Wednesday, December 5, 2007

A Little About Databases

One of the huge disadvantages of using Microsoft Products I find is that you tend to do things improperly! Let me share with you something I learnt today.

I have installed the SQL Server 2005 Express Edition as the default database to use with Visual Studio for my projects. Working in an Enterprise Software Services Firm I am aware that you have special roles for a database administrator. The DBA will never share the system admin or db admin login credentials with you. For your application to access the database in a safe manner a new user is generally created for you to use! At least in my limited experience that is what I have come to know!
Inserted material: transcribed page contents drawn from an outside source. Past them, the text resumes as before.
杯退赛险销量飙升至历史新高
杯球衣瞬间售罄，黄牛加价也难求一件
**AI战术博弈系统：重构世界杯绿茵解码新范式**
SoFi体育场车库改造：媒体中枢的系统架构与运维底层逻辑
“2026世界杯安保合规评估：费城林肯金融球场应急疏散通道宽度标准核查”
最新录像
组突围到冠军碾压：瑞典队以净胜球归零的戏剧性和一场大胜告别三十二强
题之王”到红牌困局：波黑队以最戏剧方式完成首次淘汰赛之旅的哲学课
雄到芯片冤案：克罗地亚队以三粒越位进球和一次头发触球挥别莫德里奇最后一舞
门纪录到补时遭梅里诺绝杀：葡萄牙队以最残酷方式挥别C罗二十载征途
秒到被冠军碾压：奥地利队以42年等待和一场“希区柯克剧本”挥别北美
So for my demo project I decided to create a new user and not use the sa login. I named this user dba. When deciding on what would be the default schema of this user I decided on db_owner to avoid any access issues later on. ( My database knowledge is limited to RDBMS concepts, writing Queries, Sp etc. I have never undergone any training or ventured on my own into what one would call the DBA's domain). Using this user I created the tables required for my application. The tables created appear as db_owner.assets.

Now I am using the same user to connect from my app to db. I had no issues in visually building the Connection String which I promptly stored in my web.config file. I had no issues in building TableAdapters with simple SELECT statements as well. However, no I decided to graduate to the next level and create my own Stored Procedures. I try to do this Visually once again but I get a failure message saying the schema dba does not exist or does not have sufficient permissions. OOPS!!

How is that possible? I made dba the db_owner. I check and surely dba still is db_owner. I wonder what could be wrong. Maybe I should try and create the stored procedure from Management Studio Express instead of Visual Studio. Fails again with the same message!

I examine the stored procedure to find "CREATE PROCEDURE dba.assets AS ...". Oh! the schema. When dba created the tables they where created as db_owner.assets. So I expanded the nodes in the Management Studio Express and went to schemas to find that indeed no schema named dba existed. So I created a schema named dba as I saw fit and then tried creating the stored procedure. Voila!

Microsoft assumes a lot of things when it Visually creates anything for you. It sure makes things a lot simple and easy to use but can lead to simple errors like this. If only such an error were to creep up in a production environment!!In this case Microsoft should have taken care that the default schema for dba was db_owner.But that is what software is all about I guess; finding new improvements from time to time.